The views of Obama’s Science Czar, John Holdren and his buddies the Ehrlichs
Why is it that every “Redistribution of wealth” always turns out to be a transfer of wealth from the middle class to the pockets of the wealthy?
In all cases where the government is involved it is stealing from Paul to pay Peter to vote for me while my buddy Bill the Bankster skims X% for lending the government the money for the newest scheme and my buddy Maurice the businessman cashes in on insider trading, my buddy Ronald cashes in on government guarantee loans and my other buddy Dwayne’s company makes record breaking profits thanks to laws mandating purchase of his product as well as government subsidies
So whats not to like?
What will actually cause tens of thousands of deaths in the UK is if we DON’T replace our aging power stations STAT. Our windmills won’t heat our houses, let alone power our industry and we shut all our mines down years ago, despite having reserves of 1000 years below our earth. The Greens are still trying to frustrate fracking, wave power isn’t yet commercial and solar would only satisfy domestic use. We need an interim solution of another round of power stations, be that gas, coal or nuclear.
I’d really like James Hansen to be one of those dying if we hit 1000 deaths in 2025 because we can’t heat ourselves any more.

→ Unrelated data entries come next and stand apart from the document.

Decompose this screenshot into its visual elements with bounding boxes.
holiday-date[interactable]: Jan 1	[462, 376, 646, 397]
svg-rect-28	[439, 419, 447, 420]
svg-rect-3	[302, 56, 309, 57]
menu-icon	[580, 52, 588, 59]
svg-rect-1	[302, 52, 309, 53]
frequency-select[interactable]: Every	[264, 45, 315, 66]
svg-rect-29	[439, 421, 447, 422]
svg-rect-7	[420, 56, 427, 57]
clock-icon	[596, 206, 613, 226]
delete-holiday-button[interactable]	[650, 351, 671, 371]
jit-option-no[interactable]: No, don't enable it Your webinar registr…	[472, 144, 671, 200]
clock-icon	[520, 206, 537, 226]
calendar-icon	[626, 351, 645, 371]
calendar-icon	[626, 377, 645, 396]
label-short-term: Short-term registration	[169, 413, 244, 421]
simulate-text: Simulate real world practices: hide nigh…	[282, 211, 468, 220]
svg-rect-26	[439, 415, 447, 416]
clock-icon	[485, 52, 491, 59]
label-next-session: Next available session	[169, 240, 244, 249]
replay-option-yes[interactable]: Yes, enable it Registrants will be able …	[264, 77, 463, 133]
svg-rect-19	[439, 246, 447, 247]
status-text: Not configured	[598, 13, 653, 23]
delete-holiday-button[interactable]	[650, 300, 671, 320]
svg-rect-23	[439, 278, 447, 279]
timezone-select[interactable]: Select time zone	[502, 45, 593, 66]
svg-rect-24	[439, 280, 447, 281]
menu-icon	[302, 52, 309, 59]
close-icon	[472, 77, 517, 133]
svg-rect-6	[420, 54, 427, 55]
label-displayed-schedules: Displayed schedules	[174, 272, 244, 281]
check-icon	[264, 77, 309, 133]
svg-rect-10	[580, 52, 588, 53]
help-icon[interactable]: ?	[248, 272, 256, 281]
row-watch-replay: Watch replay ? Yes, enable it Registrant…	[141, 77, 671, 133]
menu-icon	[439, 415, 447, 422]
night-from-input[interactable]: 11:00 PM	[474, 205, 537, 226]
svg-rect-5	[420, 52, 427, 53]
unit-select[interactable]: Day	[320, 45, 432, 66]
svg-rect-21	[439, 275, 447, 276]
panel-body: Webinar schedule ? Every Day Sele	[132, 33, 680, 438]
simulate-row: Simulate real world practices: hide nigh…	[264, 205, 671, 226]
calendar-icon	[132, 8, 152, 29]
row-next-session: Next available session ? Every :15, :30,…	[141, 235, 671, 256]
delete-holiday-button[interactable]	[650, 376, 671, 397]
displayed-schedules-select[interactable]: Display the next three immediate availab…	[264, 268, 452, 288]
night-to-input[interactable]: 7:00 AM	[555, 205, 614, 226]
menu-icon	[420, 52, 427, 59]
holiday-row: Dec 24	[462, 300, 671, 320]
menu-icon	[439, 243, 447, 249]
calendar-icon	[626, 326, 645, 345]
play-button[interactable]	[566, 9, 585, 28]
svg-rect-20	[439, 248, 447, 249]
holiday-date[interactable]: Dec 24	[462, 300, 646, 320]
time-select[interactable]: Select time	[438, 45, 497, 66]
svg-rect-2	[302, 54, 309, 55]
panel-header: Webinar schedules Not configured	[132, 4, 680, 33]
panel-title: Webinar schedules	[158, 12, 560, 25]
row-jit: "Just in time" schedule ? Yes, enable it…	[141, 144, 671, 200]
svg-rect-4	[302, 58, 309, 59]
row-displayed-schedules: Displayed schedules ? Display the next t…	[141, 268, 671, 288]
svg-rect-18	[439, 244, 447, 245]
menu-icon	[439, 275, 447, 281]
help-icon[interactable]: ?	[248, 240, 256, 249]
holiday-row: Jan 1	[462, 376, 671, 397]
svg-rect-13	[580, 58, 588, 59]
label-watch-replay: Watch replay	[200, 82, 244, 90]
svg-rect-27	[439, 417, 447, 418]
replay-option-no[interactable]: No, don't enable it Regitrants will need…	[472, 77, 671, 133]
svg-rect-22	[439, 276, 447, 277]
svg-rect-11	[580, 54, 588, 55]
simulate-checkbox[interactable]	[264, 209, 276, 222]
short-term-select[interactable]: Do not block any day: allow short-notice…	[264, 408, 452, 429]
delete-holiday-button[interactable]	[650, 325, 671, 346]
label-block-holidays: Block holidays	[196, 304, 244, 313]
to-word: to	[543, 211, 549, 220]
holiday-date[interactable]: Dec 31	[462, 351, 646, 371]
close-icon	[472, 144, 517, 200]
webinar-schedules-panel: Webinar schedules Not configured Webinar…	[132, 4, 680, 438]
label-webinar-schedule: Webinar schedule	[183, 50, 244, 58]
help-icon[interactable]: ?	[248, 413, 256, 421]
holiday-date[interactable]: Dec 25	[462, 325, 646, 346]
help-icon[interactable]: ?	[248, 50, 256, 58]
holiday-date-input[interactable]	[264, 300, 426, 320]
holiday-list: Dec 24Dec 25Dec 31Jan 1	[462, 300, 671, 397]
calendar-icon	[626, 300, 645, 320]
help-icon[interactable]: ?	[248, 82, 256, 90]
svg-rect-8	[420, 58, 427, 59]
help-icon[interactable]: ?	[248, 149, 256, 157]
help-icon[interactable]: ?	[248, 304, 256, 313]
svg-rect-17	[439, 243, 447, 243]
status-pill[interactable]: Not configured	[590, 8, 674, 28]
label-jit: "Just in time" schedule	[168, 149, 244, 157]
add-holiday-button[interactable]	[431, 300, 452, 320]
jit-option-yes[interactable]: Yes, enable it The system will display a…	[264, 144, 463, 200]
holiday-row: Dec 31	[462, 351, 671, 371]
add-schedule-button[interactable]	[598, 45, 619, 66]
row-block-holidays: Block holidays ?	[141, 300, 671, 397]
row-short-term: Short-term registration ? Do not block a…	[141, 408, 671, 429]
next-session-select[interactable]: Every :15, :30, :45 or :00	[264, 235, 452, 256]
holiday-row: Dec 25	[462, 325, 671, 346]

Hydrocarbon fuels are found in solid, liquid and gaseous forms. Solid fuels like coal are the easiest to transport safely. Next easiest are liquid fuels. Gaseous fuels are the most difficult to contain and transport, and are also the most dangerous. When was the last time you heard of a coal train blowing-up as it passed through a neighborhood?
****
nothingtocareabout says:
July 18, 2012 at 12:21 am
Boy, those locomotives, aren´t they just beautiful and impressive !? Pure blessings for the modern civilisation.
****
I agree, the modern locos are the epitome of efficient land transportation. Rubber-wheeled trucks are crude/inefficient by comparison (but they get subsidized by government road funds).
Working at a coal-fired power plant with the main Norfolk & Southern tracks beside it, I rarely did see dust coming off the loaded trains when I first started. One of the older engineers said coal dust along the tracks had been an issue, but N&S had started spraying the top of the coal with, IIRC, a fine emulsion of water/mineral oil. But only when necessary — when the coal was particularly dry or fine. Occasionally they’d “miss” a train or two, but as time went on they got it right & the dust would never be seen.
Like others have remarked, the “evidence” is the trackbed. One really couldn’t see any blackness in the crushed-limestone bed. If there was some coal dust there, the amount was negligible.
A more concerning problem was coal spillage out of poor-fitting hopper doors (and even holes in the car-sides, which were often plugged during loading by straw!), but eventually most of the oldest coal-cars had been replaced by newer, better rolling stock, most of them aluminum-sided instead of steel.
lol.
The four horse men of the apocalypse have been struggling to keep up since we invented mechanized transport and burning coal to generate electricity. That’s one reason why there are now more than seven billion of us.
obzerver @ur momisugly 5:20 am 7/18
the reference is to the original post back in 2009
try observing a little more and you might find the scam absolutely!
We used to have a cement kiln in my home town, so I know if those trains were leaking dust in the amounts suggested, it would be brutally obvious.
How long will these people be able to get away with just making stuff up ? I grew up near a coal producing area and know all about coal trains – there was no dust along the tracks , at least not enough to notice . About the only time coal dust could be an issue would be during the loading and unloading processes , not during transit .
@Gitte G.:
Time for the powers of reason and deduction that you apply to climate science to catch up with your understanding of history.